The golden rule with AB testing is to make one change at a time so you can see the incremental improvements achieved by each individual change. This allows you to isolate the revenue, conversion or CTR impact of each change. Therefore the next thing to do is to create your test versions. In creating the tests you should look at changes to the following areas:
  • Headline
  • Call to action
  • Copy
  • Graphics
  • Colour
  • Configuration / Layout of elements
  • Headings
The temptation to make numerous changes is very hard to resist but remember in order to truly know which element has caused an improvement it’s very important to be patient and only make one change at a time.

Next you’ll need to decide on the proportional split for your traffic, e.g. 80/20, 50/50. Certain business issues may come into consideration, for example when testing on a page which drives the majority of your sales you’ll want to test among a small percentage of your audience to avoid negatively impacting conversion rates and therefore revenues. However in order to give you confidence in making decisions based on the AB test you’ll need to test with an adequate sample size. If your sample is small you have two options available: to test a smaller number of variants or run the test for a longer period.

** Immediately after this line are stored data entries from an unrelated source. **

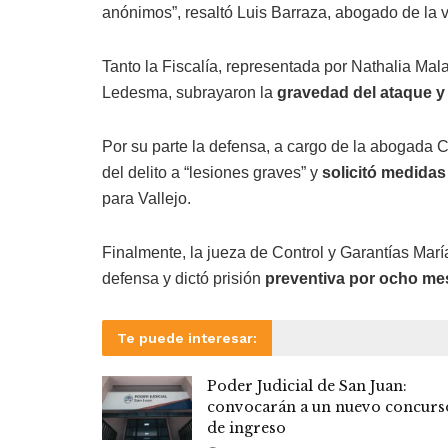
anónimos”, resaltó Luis Barraza, abogado de la 
Tanto la Fiscalía, representada por Nathalia Mal
Ledesma, subrayaron la
gravedad del ataque y 
Por su parte la defensa, a cargo de la abogada Ca
del delito a “lesiones graves” y
solicitó medidas
para Vallejo.
Finalmente, la jueza de Control y Garantías Marí
defensa y dictó prisión
preventiva por ocho m
Te puede interesar:
Poder Judicial de San Juan:
convocarán a un nuevo concurs
de ingreso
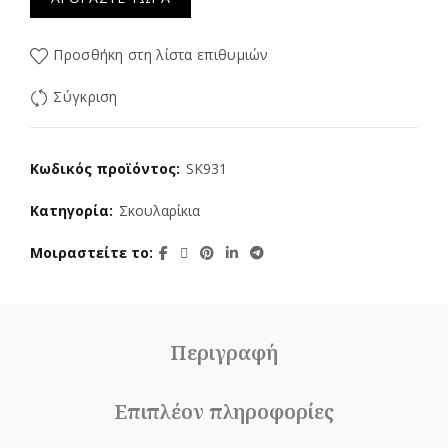
Προσθήκη στη λίστα επιθυμιών
Σύγκριση
Κωδικός προϊόντος:
SK931
Κατηγορία:
Σκουλαρίκια
Μοιραστείτε το
Περιγραφή
Επιπλέον πληροφορίες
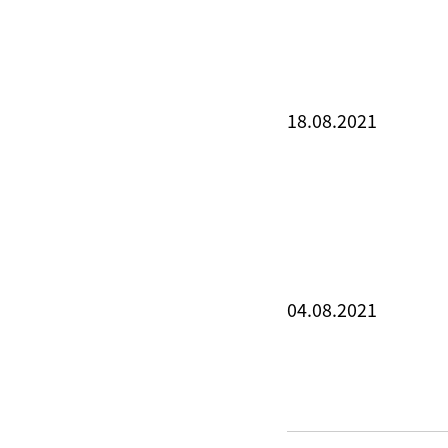
18.08.2021
04.08.2021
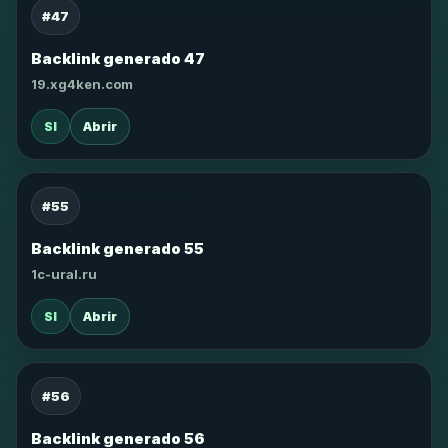
#47
Backlink generado 47
19.xg4ken.com
SI
Abrir
#55
Backlink generado 55
1c-ural.ru
SI
Abrir
#56
Backlink generado 56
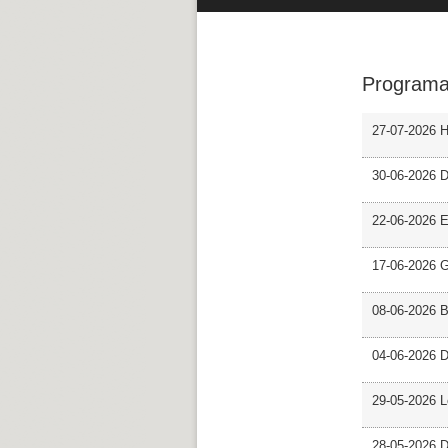
Programa
27-07-2026 H
30-06-2026 D
22-06-2026 En
17-06-2026 G
08-06-2026 
04-06-2026 D
29-05-2026 L
28-05-2026 D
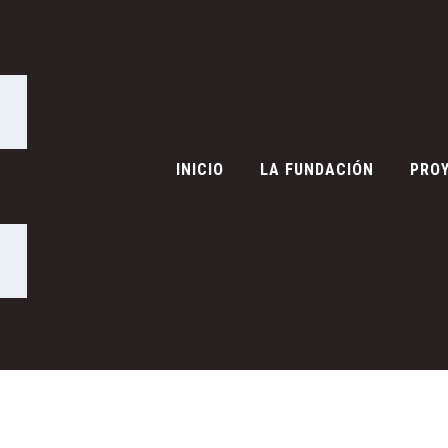
INICIO
LA FUNDACIÓN
PRO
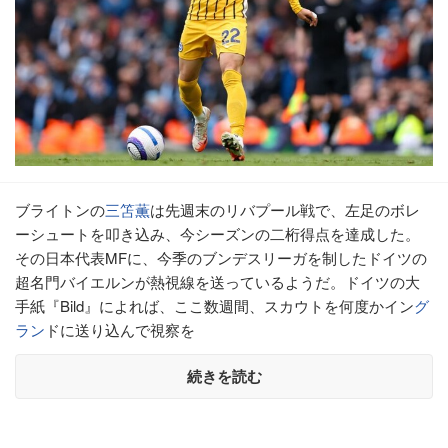
ブライトンの
三笘薫
は先週末のリバプール戦で、左足のボレ
ーシュートを叩き込み、今シーズンの二桁得点を達成した。
その日本代表MFに、今季のブンデスリーガを制したドイツの
超名門バイエルンが熱視線を送っているようだ。ドイツの大
手紙『Bild』によれば、ここ数週間、スカウトを何度かイン
グ
ラン
ドに送り込んで視察を
続きを読む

Now you’re ready to start and a number of treatments (including your control) should be run concurrently. Essentially this means that you randomise which treatment is shown to each user and run them in parallel randomly splitting traffic between each treatment. If this isn’t possible you can split sequentially, by showing one version for a set amount of time followed by another version for the same amount of time, results will be less reliable but still useful.

The actual implementation of the AB tests can be done in a number of ways ranging from simple and cheap scripts to using sophisticated applications such as Offermatica, Inceptor, Optimost, Visual Sciences.

When the tests are complete you'll need to look at the metrics for each. The winning test based on your established key performance indicators then becomes the hero. The hero should then become live and be shown to your main audience in place of your previous control.

But that’s not the end, now you should start again by making individual improvements to the hero. And so the cycle of AB testing continues.

And what if you don’t have the patience?

AB testing requires a great deal of patience, however there is an alternative approach for those of us with a little less than the required measure of patience. At the beginning of your testing you can instead create and test a number of radical re-designs against your current version or control. The design which gets the best results becomes the hero and control going forward and then you make incremental and individual changes to that in the normal way allowing for potentially faster improvements but in a less controlled and scientific manner to begin with. Although less scientific in nature this may allow for greater improvements in a shorter timeframe.